Less enjoyable was the other medicine Reid was prescribed, for commensurate eye discharges connected to his ear infection. Reid fought valiantly against our efforts to squirt a line of ointment inside the little man's eye. All too frequently, we ensured only that his cheeks were utterly bacteria-free. But the eye-ooze abated, and the odious task of lubing the ocular was done for.

As Reid continued to slurp down his scruptious medicinal smoothie, his dad, yours truly, also began to experience odd ear pains. And although they aren't supposed to be catchy, I, too was diagnosed with severe ear infections in both ears (a diagnosis confirmed by my own repeated cases of conjunctivitis).
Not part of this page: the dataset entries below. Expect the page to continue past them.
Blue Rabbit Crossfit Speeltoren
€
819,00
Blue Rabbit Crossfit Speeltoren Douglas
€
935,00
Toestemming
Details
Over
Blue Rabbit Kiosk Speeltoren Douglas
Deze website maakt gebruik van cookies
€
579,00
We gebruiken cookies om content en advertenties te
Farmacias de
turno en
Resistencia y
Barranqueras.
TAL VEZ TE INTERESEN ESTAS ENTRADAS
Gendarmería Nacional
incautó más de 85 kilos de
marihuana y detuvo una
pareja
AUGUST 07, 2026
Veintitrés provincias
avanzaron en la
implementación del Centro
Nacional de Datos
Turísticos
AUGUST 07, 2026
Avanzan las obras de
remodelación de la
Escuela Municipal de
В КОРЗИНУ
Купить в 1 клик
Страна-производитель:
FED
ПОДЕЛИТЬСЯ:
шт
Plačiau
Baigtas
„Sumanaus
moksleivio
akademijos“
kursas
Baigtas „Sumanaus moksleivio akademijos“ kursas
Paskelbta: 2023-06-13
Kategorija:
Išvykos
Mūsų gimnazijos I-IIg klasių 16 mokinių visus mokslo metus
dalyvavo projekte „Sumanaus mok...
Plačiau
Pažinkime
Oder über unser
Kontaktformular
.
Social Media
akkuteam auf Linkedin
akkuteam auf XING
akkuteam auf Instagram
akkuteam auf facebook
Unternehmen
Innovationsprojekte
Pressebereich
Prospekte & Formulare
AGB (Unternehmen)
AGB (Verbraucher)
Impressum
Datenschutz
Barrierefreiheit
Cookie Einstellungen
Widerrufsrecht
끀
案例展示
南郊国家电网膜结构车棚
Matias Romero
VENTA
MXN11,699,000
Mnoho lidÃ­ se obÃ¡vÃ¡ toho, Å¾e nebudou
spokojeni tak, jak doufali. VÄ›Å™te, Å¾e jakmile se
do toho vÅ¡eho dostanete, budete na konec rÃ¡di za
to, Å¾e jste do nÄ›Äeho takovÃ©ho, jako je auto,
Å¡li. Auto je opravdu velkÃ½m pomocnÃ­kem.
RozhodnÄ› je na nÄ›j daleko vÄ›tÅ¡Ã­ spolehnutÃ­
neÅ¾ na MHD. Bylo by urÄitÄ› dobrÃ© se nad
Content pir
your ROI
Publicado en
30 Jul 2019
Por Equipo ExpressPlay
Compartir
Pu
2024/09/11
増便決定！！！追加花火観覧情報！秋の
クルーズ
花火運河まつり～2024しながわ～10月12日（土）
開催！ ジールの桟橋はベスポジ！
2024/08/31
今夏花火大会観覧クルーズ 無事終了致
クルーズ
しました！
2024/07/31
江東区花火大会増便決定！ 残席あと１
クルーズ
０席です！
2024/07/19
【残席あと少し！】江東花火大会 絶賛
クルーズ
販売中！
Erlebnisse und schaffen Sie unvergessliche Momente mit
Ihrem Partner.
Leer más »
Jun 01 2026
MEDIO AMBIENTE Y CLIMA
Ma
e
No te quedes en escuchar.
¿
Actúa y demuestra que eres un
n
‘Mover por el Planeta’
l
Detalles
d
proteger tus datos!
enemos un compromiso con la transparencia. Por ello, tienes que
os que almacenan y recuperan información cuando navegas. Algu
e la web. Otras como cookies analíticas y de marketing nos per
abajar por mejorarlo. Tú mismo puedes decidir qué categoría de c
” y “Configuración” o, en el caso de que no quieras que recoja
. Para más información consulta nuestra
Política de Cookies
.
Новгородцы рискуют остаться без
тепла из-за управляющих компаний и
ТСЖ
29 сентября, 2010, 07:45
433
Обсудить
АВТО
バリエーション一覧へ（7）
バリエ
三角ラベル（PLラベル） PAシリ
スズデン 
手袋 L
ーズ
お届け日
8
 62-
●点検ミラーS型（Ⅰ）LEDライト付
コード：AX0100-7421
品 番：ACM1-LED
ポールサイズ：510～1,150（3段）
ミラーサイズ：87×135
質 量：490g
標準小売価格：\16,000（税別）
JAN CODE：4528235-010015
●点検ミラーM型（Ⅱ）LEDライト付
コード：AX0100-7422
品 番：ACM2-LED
Sadly, the cost of obtaining this diagnosis (and more antibiotics, yay) was a little care package from the waiting room for dad, another cold. Within hours of returning from the doctor's office, I again was in the throes of a tremendous chest cold, complete with amusing emphasemic coughing spasms, and high fever!

Reid wasted no time, antibiotics be damned, in contracting this cold, considering all the fun he had missed through our first rounds of Norwalk Virus and family-time cold number one. Soon enough, father and son were trading hacking coughs, comparing high temperatures and burning through Kleenex like they grow on trees. Mom even stayed home and tended to her ailing family, ensuring that next week, she, too will be sick as a dog.

This is all, of course, by means of explanation, then, for today's adventure. While my cold has abated under a steady and unrelenting stream of antibiotics and an ill-advised mixture of over the counter cold remedies, Reid's cold dragged on, since K and I are limited by parental responsibility to administering only fever reducers and his now-tremendously out-manned sweet pink delight designed to attack ear infections. By day five, which happened to be this very day, Reid's ailment had even begun to interfere with his precious sleep, spelling certain family undoing unless quickly addressed.

It seemed then that fortune had smiled on us, as the now-routine rectal thermometer rigmarole revealed that Reid's fever may have broken, after a night in which he was awake, shouting and seemingly inconsolable for about three hours.

Sadly, before noon he was again hot to the touch, shouting without cause and generally causing both of us to wonder what, if anything, we could do to make the child happy. (My wife would insist here that I mention a conversation, which I admit is not my best moment, in which I suggested we assign Reid the nickname Koba, which was a handle used by Josef Stalin before he reinvented himself and became a brutal dictator.)

We called his physician, who helpfully pointed out that, had we called hours earlier, she would have had him brought in for an examination, but who now had no choice but to urge us to take Reid to the emergency room, because it seemed that his ear infection had grown much much worse.

Panicked, we immediately decamped to the ER, assuming we would be there for hours.

Hours later, we emerged. Reid's ears were fine. He has a bad cold, for which no further antibiotic treatment would be necessary. A splendid spring Saturday spent in waiting rooms and triage stations for these tyro parents who probably should have known better.